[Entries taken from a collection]
_ _ _ _

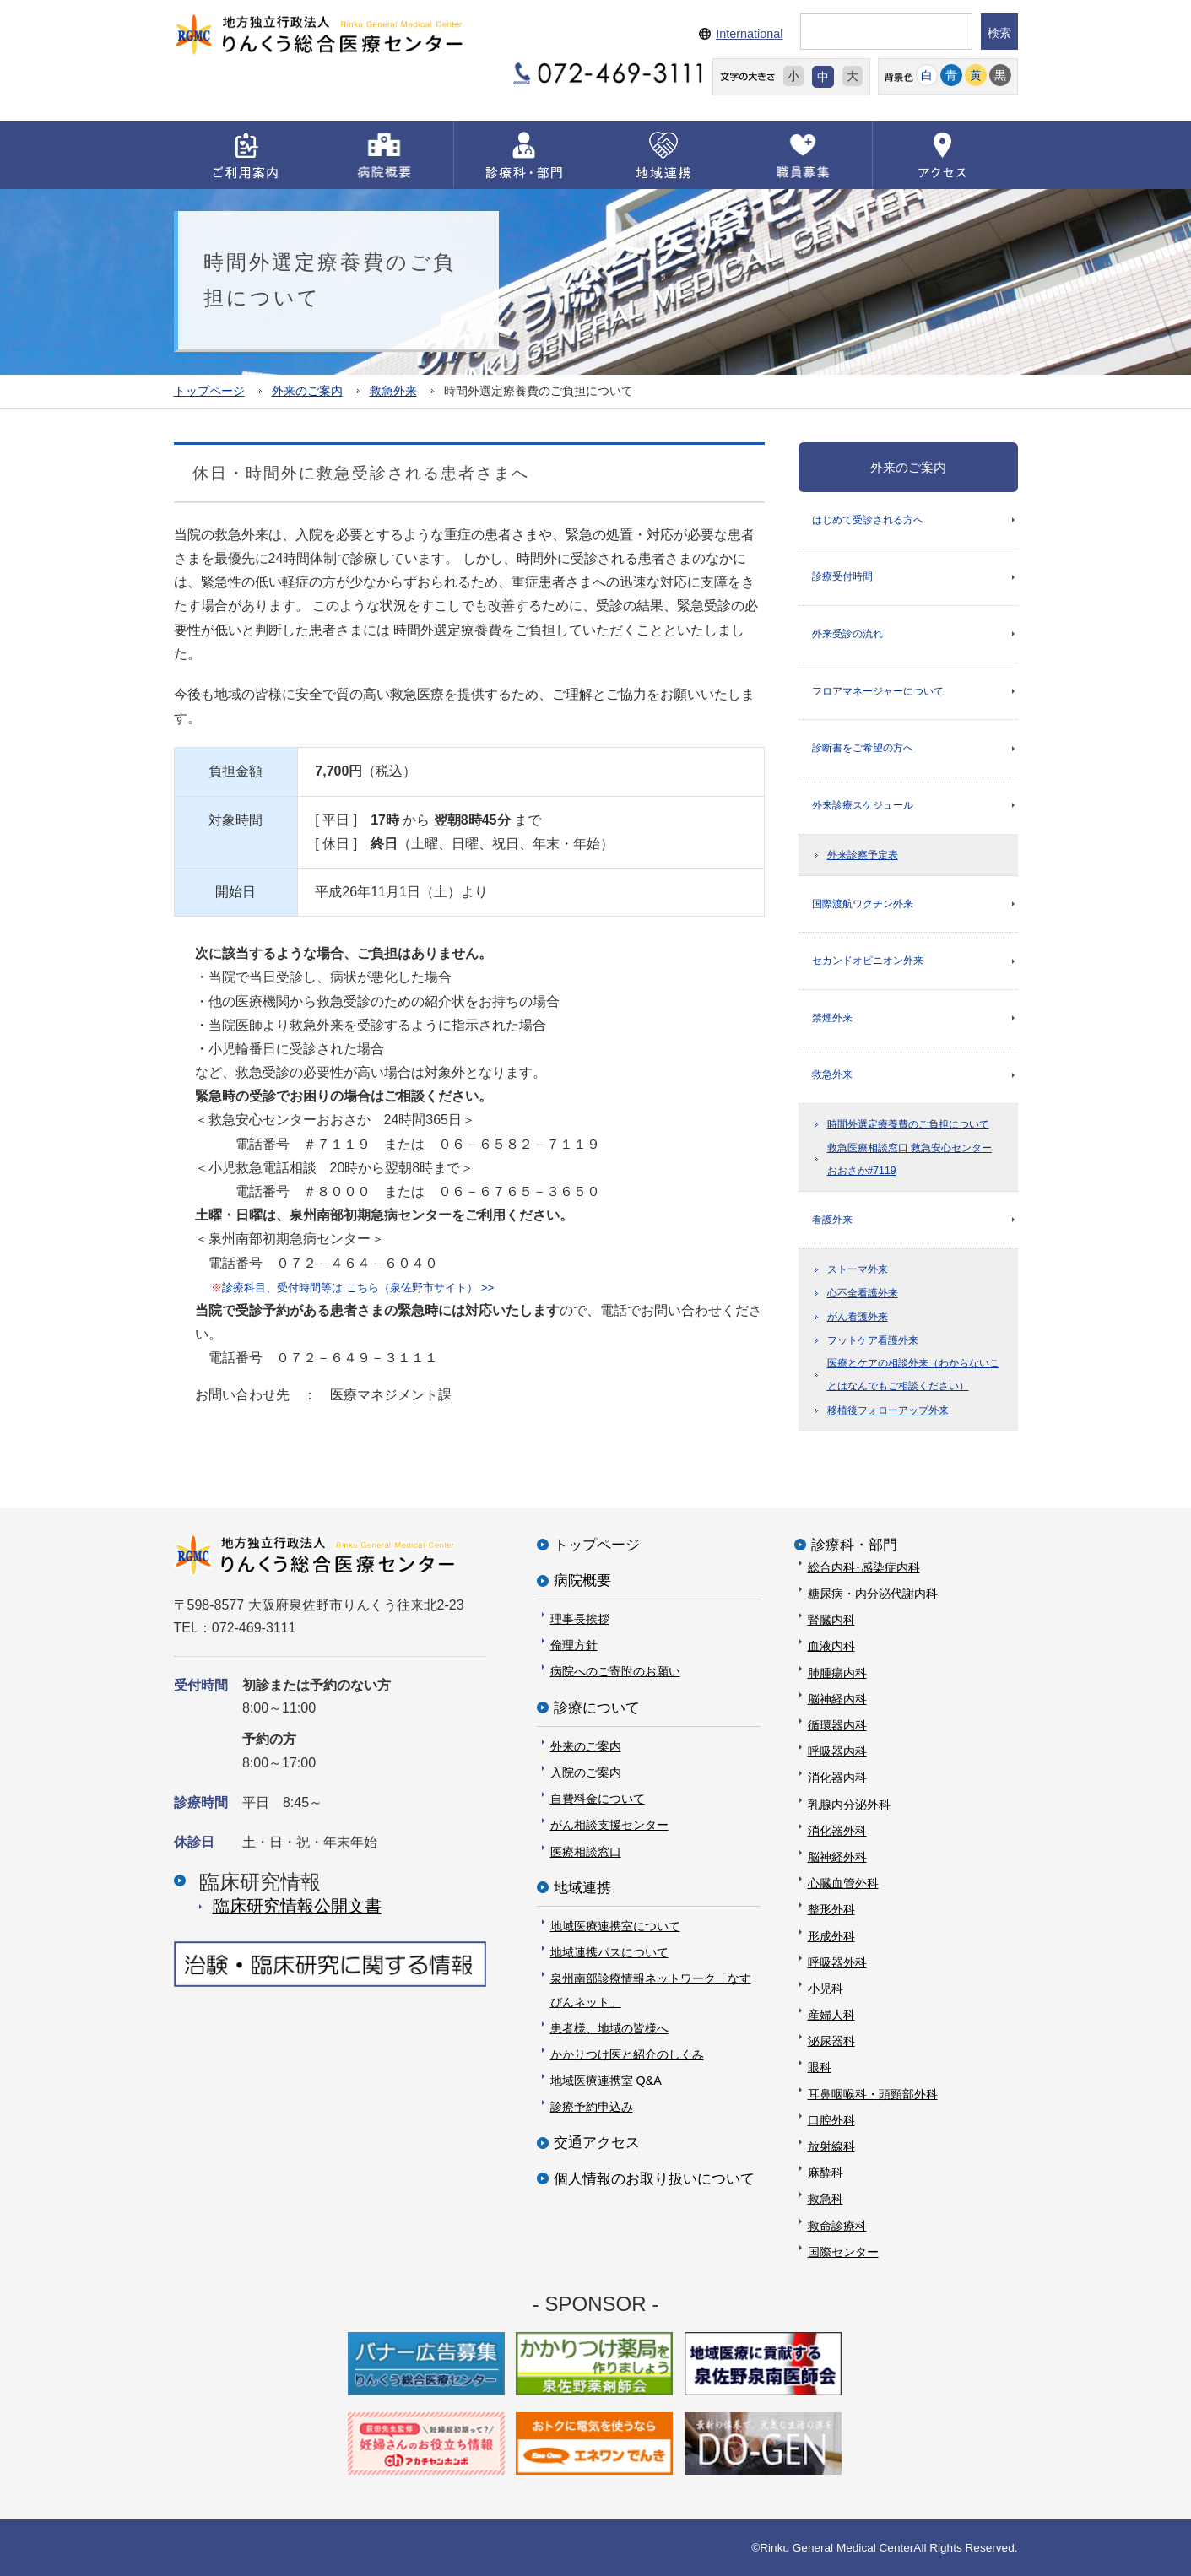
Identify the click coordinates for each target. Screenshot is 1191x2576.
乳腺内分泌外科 (849, 1803)
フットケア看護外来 (872, 1345)
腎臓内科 (831, 1619)
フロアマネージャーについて (878, 692)
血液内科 (831, 1646)
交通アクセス (597, 2143)
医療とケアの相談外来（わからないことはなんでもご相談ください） (913, 1379)
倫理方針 (574, 1645)
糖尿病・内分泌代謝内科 (873, 1593)
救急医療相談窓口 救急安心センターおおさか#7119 (909, 1163)
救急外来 (393, 390)
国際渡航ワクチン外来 (862, 906)
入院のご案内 (585, 1772)
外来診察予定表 (862, 857)
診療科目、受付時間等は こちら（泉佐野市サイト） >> (352, 1286)
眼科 (819, 2067)
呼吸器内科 (837, 1751)
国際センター (843, 2251)
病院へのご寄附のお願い (615, 1671)
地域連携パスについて (609, 1952)
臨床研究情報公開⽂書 (297, 1906)
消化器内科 (837, 1777)
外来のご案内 (307, 390)
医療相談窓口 (585, 1851)
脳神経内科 (837, 1698)
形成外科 (831, 1935)
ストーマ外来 (857, 1274)
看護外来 (832, 1224)
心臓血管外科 (843, 1883)
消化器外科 (837, 1830)
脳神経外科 (837, 1857)
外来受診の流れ (847, 635)
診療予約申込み (591, 2106)
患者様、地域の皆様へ (609, 2027)
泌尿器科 (831, 2041)
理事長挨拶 (579, 1619)
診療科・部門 (854, 1544)
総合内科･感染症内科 (864, 1566)
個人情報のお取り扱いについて (654, 2178)
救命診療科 (837, 2225)
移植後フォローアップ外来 (888, 1415)
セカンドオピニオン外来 (867, 964)
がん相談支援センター (609, 1825)
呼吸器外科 (837, 1961)
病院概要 (582, 1580)
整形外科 (831, 1909)
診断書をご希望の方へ (862, 749)
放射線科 (831, 2146)
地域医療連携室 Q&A (606, 2080)
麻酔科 (825, 2172)
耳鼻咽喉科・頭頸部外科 (873, 2093)
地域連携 (582, 1887)
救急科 (825, 2198)
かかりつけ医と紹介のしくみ (627, 2053)
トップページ (209, 390)
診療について (597, 1707)
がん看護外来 (857, 1322)
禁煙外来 (832, 1021)
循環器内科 (837, 1725)
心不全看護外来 (862, 1297)
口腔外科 (831, 2119)
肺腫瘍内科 (837, 1672)
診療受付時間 (842, 577)
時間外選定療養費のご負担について (908, 1129)
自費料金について (597, 1798)
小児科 (825, 1987)
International (749, 34)
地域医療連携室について (615, 1926)
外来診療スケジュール (862, 807)
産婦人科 (831, 2014)
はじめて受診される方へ (867, 519)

_ _ _ _

- [Exercise prompt] Take the lines from the start of the entries through the line containing "臨床研究情報公開⽂書 (297, 1906)" and set them down exactly, leaving out every picture.

- [Result below]
Identify the click coordinates for each target. Screenshot is 1191x2576.
乳腺内分泌外科 (849, 1803)
フットケア看護外来 (872, 1345)
腎臓内科 (831, 1619)
フロアマネージャーについて (878, 692)
血液内科 (831, 1646)
交通アクセス (597, 2143)
医療とケアの相談外来（わからないことはなんでもご相談ください） (913, 1379)
倫理方針 (574, 1645)
糖尿病・内分泌代謝内科 (873, 1593)
救急医療相談窓口 救急安心センターおおさか#7119 (909, 1163)
救急外来 (393, 390)
国際渡航ワクチン外来 (862, 906)
入院のご案内 (585, 1772)
外来診察予定表 (862, 857)
診療科目、受付時間等は こちら（泉佐野市サイト） >> (352, 1286)
眼科 (819, 2067)
呼吸器内科 (837, 1751)
国際センター (843, 2251)
病院へのご寄附のお願い (615, 1671)
地域連携パスについて (609, 1952)
臨床研究情報公開⽂書 (297, 1906)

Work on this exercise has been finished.